If you enjoyed yesterday’s post on Dan Holck’s low down T-Bucket, you’re going to love this. It makes perfect sense that “America’s Oldest Speed Shop” would expand its extensive T-Bucket kits product line by offering a “Tribute T” reflective of the Model T-based hot rods that were built, driven and raced in the era surrounding the company’s founding in 1952. (A month ago, we did a short post on this new T-Bucket and it drew a lot of interest and attention. In response, we wanted to present some more detail for those who just can’t get enough).
First glances will quickly confirm that this T-Bucket kit is quite different from what has become the conventional T-Bucket style that is more reflective of those built in the 60s and 70s. The new “Tribute T” has a clean, lean and low look that will be readily embraced by T-Bucket builders who admire the traditional hot rod look of the 40s and 50s.

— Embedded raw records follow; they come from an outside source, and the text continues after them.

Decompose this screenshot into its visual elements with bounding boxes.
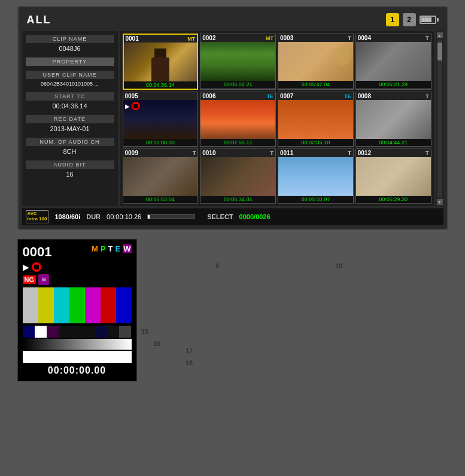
tag-m: M	[92, 244, 98, 253]
thumb-num-5: 0005	[125, 93, 138, 99]
thumb-tc-2: 00:05:02.21	[200, 81, 275, 88]
clip-name-section: CLIP NAME 0048J6	[26, 35, 114, 53]
thumb-tag-11: T	[348, 150, 351, 156]
scroll-down-arrow[interactable]: ▼	[437, 199, 443, 205]
thumb-item-6[interactable]: 0006 TE 00:01:55.11	[200, 92, 276, 147]
thumb-tag-7: TE	[344, 93, 351, 99]
tag-w: W	[123, 244, 131, 253]
select-value: 0000/0026	[239, 213, 271, 220]
thumb-item-2[interactable]: 0002 MT 00:05:02.21	[200, 34, 276, 90]
rec-date-label: REC DATE	[26, 115, 114, 123]
dur-label: DUR	[86, 213, 101, 220]
thumb-image-10	[200, 157, 275, 196]
thumb-tc-9: 00:05:53.04	[123, 196, 198, 203]
thumb-num-3: 0003	[280, 35, 293, 41]
scrollbar[interactable]: ▲ ▼	[436, 31, 443, 206]
thumb-item-11[interactable]: 0011 T 00:05:10.07	[278, 148, 354, 204]
clip-detail-box: 0001 M P T E W ▶ NG ⊞	[17, 239, 137, 381]
all-label: ALL	[27, 14, 51, 26]
thumb-num-9: 0009	[125, 150, 138, 156]
thumb-item-9[interactable]: 0009 T 00:05:53.04	[123, 148, 199, 204]
slot-2-indicator[interactable]: 2	[403, 13, 416, 26]
user-clip-section: USER CLIP NAME 060A2B34010101005 ...	[26, 71, 114, 87]
thumb-num-12: 0012	[358, 150, 371, 156]
thumb-num-7: 0007	[280, 93, 293, 99]
thumb-tag-9: T	[193, 150, 196, 156]
clip-detail-tags: M P T E W	[92, 244, 131, 253]
annotation-lines	[143, 239, 448, 383]
thumb-tag-10: T	[271, 150, 274, 156]
thumb-num-1: 0001	[126, 35, 139, 42]
audio-bit-value: 16	[26, 170, 114, 178]
diagram-section: 0001 M P T E W ▶ NG ⊞	[17, 239, 448, 383]
thumb-tc-6: 00:01:55.11	[200, 139, 275, 146]
thumb-item-7[interactable]: 0007 TE 00:02:05.10	[278, 92, 354, 147]
thumb-image-1	[124, 43, 197, 81]
thumb-image-3	[278, 42, 353, 81]
clip-name-value: 0048J6	[26, 44, 114, 53]
slot-1-indicator[interactable]: 1	[386, 13, 399, 26]
thumb-item-3[interactable]: 0003 T 00:05:47.04	[278, 34, 354, 90]
gradient-bar	[23, 339, 132, 350]
thumb-image-9	[123, 157, 198, 196]
thumb-tc-4: 00:05:21.29	[356, 81, 431, 88]
clip-timecode: 00:00:00.00	[23, 365, 132, 376]
num-audio-section: NUM. OF AUDIO CH 8CH	[26, 138, 114, 156]
thumb-num-6: 0006	[202, 93, 215, 99]
thumb-tc-8: 00:04:44.21	[356, 139, 431, 146]
property-section: PROPERTY	[26, 57, 114, 66]
thumb-item-12[interactable]: 0012 T 00:05:29.20	[355, 148, 431, 204]
clip-detail-number: 0001	[23, 244, 52, 260]
white-box	[23, 351, 132, 363]
thumb-item-8[interactable]: 0008 T 00:04:44.21	[355, 92, 431, 147]
thumb-image-11	[278, 157, 353, 196]
thumb-tag-3: T	[348, 35, 351, 41]
thumb-grid: 0001 MT 00:04:36.14 0002	[123, 34, 431, 204]
main-panel: ALL 1 2	[17, 6, 448, 230]
thumb-tc-12: 00:05:29.20	[356, 196, 431, 203]
num-audio-value: 8CH	[26, 147, 114, 156]
thumb-tag-4: T	[426, 35, 429, 41]
thumb-tc-7: 00:02:05.10	[278, 139, 353, 146]
thumb-tc-3: 00:05:47.04	[278, 81, 353, 88]
purple-badge: ⊞	[38, 274, 49, 285]
clip-name-label: CLIP NAME	[26, 35, 114, 43]
dur-bar	[147, 214, 195, 219]
status-bar: AVCIntra 100 1080/60i DUR 00:00:10.26 SE…	[22, 208, 443, 225]
user-clip-name-value: 060A2B34010101005 ...	[26, 80, 114, 87]
clip-icons: ▶	[23, 262, 132, 272]
thumb-image-12	[356, 157, 431, 196]
start-tc-label: START TC	[26, 92, 114, 101]
thumb-tag-12: T	[426, 150, 429, 156]
stop-inner	[34, 265, 39, 269]
tag-t-detail: T	[108, 244, 113, 253]
battery-icon	[420, 16, 439, 24]
top-right: 1 2	[386, 13, 439, 26]
start-tc-value: 00:04:36.14	[26, 102, 114, 110]
tag-p: P	[101, 244, 106, 253]
color-bars	[23, 287, 132, 323]
thumb-tag-6: TE	[266, 93, 273, 99]
rec-date-value: 2013-MAY-01	[26, 125, 114, 133]
left-panel: CLIP NAME 0048J6 PROPERTY USER CLIP NAME…	[22, 31, 118, 206]
thumb-tc-11: 00:05:10.07	[278, 196, 353, 203]
content-area: CLIP NAME 0048J6 PROPERTY USER CLIP NAME…	[22, 31, 443, 206]
thumb-num-10: 0010	[202, 150, 215, 156]
thumb-tag-2: MT	[266, 35, 273, 41]
thumb-num-4: 0004	[358, 35, 371, 41]
scroll-track[interactable]	[437, 40, 442, 198]
codec-label: AVCIntra 100	[26, 210, 49, 223]
scroll-thumb[interactable]	[437, 43, 442, 60]
tag-e: E	[116, 244, 121, 253]
thumb-image-6	[200, 100, 275, 139]
thumb-item-10[interactable]: 0010 T 00:05:34.01	[200, 148, 276, 204]
thumb-item-1[interactable]: 0001 MT 00:04:36.14	[123, 34, 199, 90]
thumb-item-4[interactable]: 0004 T 00:05:21.29	[355, 34, 431, 90]
top-bar: ALL 1 2	[22, 11, 443, 29]
thumb-image-4	[356, 42, 431, 81]
format-label: 1080/60i	[54, 213, 80, 220]
thumb-item-5[interactable]: 0005 ▶ 00:00:00.00	[123, 92, 199, 147]
thumb-num-2: 0002	[202, 35, 215, 41]
thumb-tc-1: 00:04:36.14	[124, 81, 197, 89]
scroll-up-arrow[interactable]: ▲	[437, 32, 443, 38]
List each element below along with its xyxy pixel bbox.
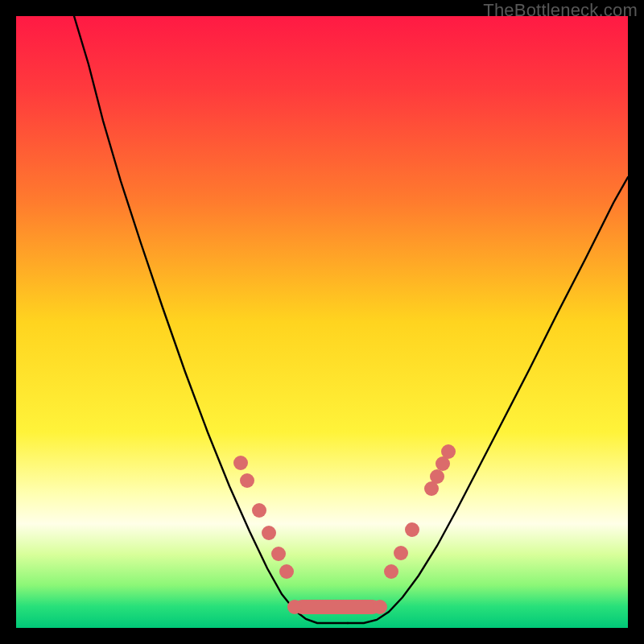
chart-frame xyxy=(16,16,628,628)
optimal-range-cap xyxy=(287,600,302,614)
data-marker xyxy=(271,547,286,561)
optimal-range-bar xyxy=(295,600,380,614)
data-marker xyxy=(262,526,276,540)
bottleneck-chart xyxy=(16,16,628,628)
data-marker xyxy=(252,503,266,518)
data-marker xyxy=(441,444,456,459)
optimal-range-cap xyxy=(373,600,387,614)
data-marker xyxy=(279,564,294,579)
data-marker xyxy=(240,473,254,488)
data-marker xyxy=(384,564,398,579)
data-marker xyxy=(430,469,444,484)
watermark-text: TheBottleneck.com xyxy=(483,0,638,21)
data-marker xyxy=(394,546,408,560)
data-marker xyxy=(405,522,419,537)
gradient-background xyxy=(16,16,628,628)
data-marker xyxy=(233,456,248,470)
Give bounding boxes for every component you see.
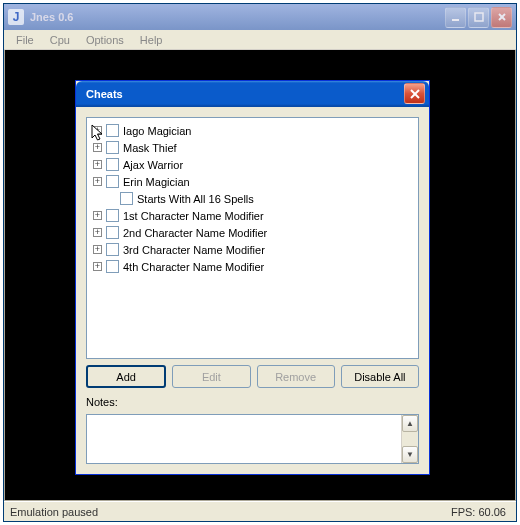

How this came about is an interesting story. Speedway Motors has been producing T-Bucket kits since the 1960s and a few years ago they initiated a project to re-engineer their basic offering which we noted in an earlier post. Basically, the Speedway frames have been redesigned to offer “bolt together” assembly, as opposed to before when a bit more fabrication by the builder was necessary. Around that same time period, a group of Speedway employees mocked up a T-Bucket frame with an extra-high rear kickup to produce a low, more traditional looking bucket. As it is with most innovative companies, there were other opportunities of more significance that were competing for resources and time so that engineering project didn’t get any traction.
Then, in early 2009 Speedway acquired Total Performance, which was perhaps the leading T-Bucket kit car manufacturer at that time. That acquisition brought about an increased Speedway focus on the T-Bucket market. As a result, after completing the revamp on the company’s basic T-Bucket kit lineup in mid-2009, Speedway’s main R&D guy, Scott Cornish, applied his many years of street rod building experience to a project to develop a totally new, yet more traditional looking T-Bucket based hot rod: one with an extra-low ride height, while still offering maximum ground clearance. After Scott presented his concept, Speedy Bill Smith and his sons liked what they saw and green-lighted the Tribute T project in early 2010. According to Speedway’s Damon Lee, the next step was to build a Tribute T prototype that was unveiled at the 2010 Street Rod Nationals.
So, just what’s new and different on the Tribute T? Lots, and we’ll start from the front. The 5 inch dropped I-beam axle is certainly more traditional looking than the more contemporary tube axles and the beautifully tapered and lightened wishbone radius rods complete the look of hot rods past. The tie rod is located behind the axle for a clean look and to ensure proper Ackermann steering geometry. The unobtrusive friction shocks help keep the front end looking simple, clean and functional which is what a T-Bucket is all about. The reversed Corvair steering box is a tried and proven T-Bucket configuration that provides for a pleasing drag link angle.
Moving to the rear of the Tribute T, it’s hard to miss the Model A style rear crossmember which supports a medium arch spring. Due to the deep channeling of the body, the integral fiberglass floor with driveshaft tunnel and the shape of the rear crossmember, it’s necessary to use a rear end that does not employ an offset pinion. Likely candidates from the standpoint of both fit and appearance are the early Ford banjo style or Winters quick-change rear end, which Speedway can supply as well. And to match the front suspension, the rear end of the Tribute T prototype is also located by a pair of traditional looking wishbones (although the production rear suspension may vary slightly).
According to Speedway’s Damon Lee, first production versions of the Tribute T are planned for release in early 2011 and whether they will employ the lightening holes on the frame kickup used on the prototype will depend to some extent on the expressed interests of potential Tribute T purchasers.
From my perspective, Speedway’s Tribute T looks like a winner by combining a traditional look with today’s street rod engineering capabilities in a package designed to be assembled by anyone.